Semua buku Bung Hatta dibaca. Beliau bukan jenis orang yang membeli buku untuk dipajang saja. Buku yang paling diminati Bung Hatta adalah buku ekonomi, yang koleksinya meliputi buku tentang ekonomi sosialis, komunis hingga kapitalis dari Belanda sampai Cina. Namun ia juga berminat pada hukum, hubungan internasional, sejarah, biografi, dan sosial.
Bung Hatta juga sangat menghormati Mahatma Gandhi. Ada satu rak untuk menyimpan buku-buku khusus tentang Gandhi. Sebagian besar koleksi perpustakaan pribadi Bung Hatta diisi dengan buku-buku tentang Indonesia, Kajian Islam serta sastra. Seluruhnya ada sekitar 10 ribu judul, dengan tahun terbitan tertua sekitar akhir tahun 1800, hingga menjelang Hatta wafat.

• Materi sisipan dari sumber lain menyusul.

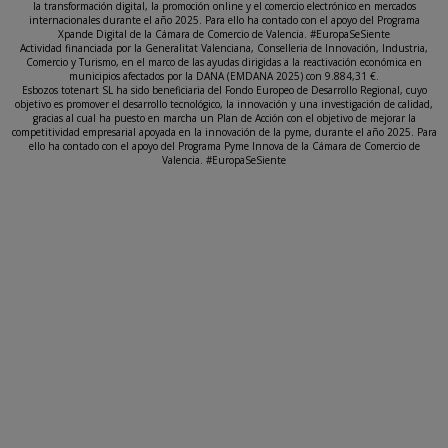
la transformación digital, la promoción online y el comercio electrónico en mercados
internacionales durante el año 2025. Para ello ha contado con el apoyo del Programa
Xpande Digital de la Cámara de Comercio de Valencia. #EuropaSeSiente
Actividad financiada por la Generalitat Valenciana, Conselleria de Innovación, Industria,
Comercio y Turismo, en el marco de las ayudas dirigidas a la reactivación económica en
municipios afectados por la DANA (EMDANA 2025) con 9.884,31 €.
Esbozos totenart SL ha sido beneficiaria del Fondo Europeo de Desarrollo Regional, cuyo
objetivo es promover el desarrollo tecnológico, la innovación y una investigación de calidad,
gracias al cual ha puesto en marcha un Plan de Acción con el objetivo de mejorar la
competitividad empresarial apoyada en la innovación de la pyme, durante el año 2025. Para
ello ha contado con el apoyo del Programa Pyme Innova de la Cámara de Comercio de
Valencia. #EuropaSeSiente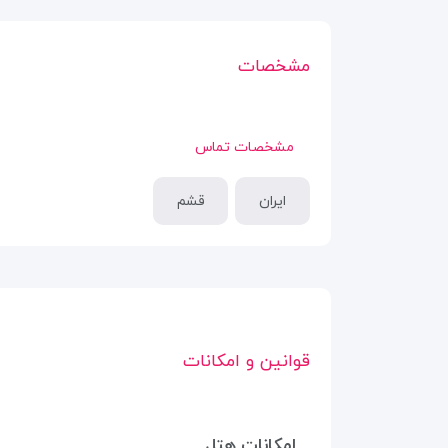
مشخصات
مشخصات تماس
ایران
قشم
قوانین و امکانات
امکانات هتل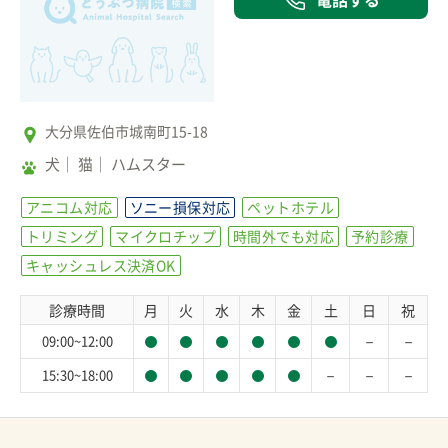
大分県佐伯市城南町15-18
犬
猫
ハムスター
アニコム対応
ソニー損保対応
ペットホテル
トリミング
マイクロチップ
時間外でも対応
予約診療
キャッシュレス決済OK
診療時間
月
火
水
木
金
土
日
祝
－
－
09:00~12:00
－
－
－
15:30~18:00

Tahun 70 an, Hatta memanggil Meutia anak keduanya dan meminta pendapat Meutia bagaimana kalau buku-buku koleksinya dijual saja. Rupanya, Bung Hatta takut setelah ditinggalkannya nanti buku-buku itu tak ada yang merawat. Menurut Bung Hatta lebih baik buku dijual agar uangnya sekalian bisa dipakai sebagai bekal untuk anak-anak yang ditinggalkan kelak. Pendapat Meutia perihal wasiat Bung Hatta ini sangat sedih. Karena Meutia tahu ayahnya sangat mencintai buku seperti mencintai anak-anaknya. Saat itu, untuk saja ketiga putri Bung Hatta, menolak permintaan itu. Dan kini agar bisa dimanfaatkan masyarakat, dibukalah koleksi perpustakaan pribadi ayahnya untuk kalangan umum.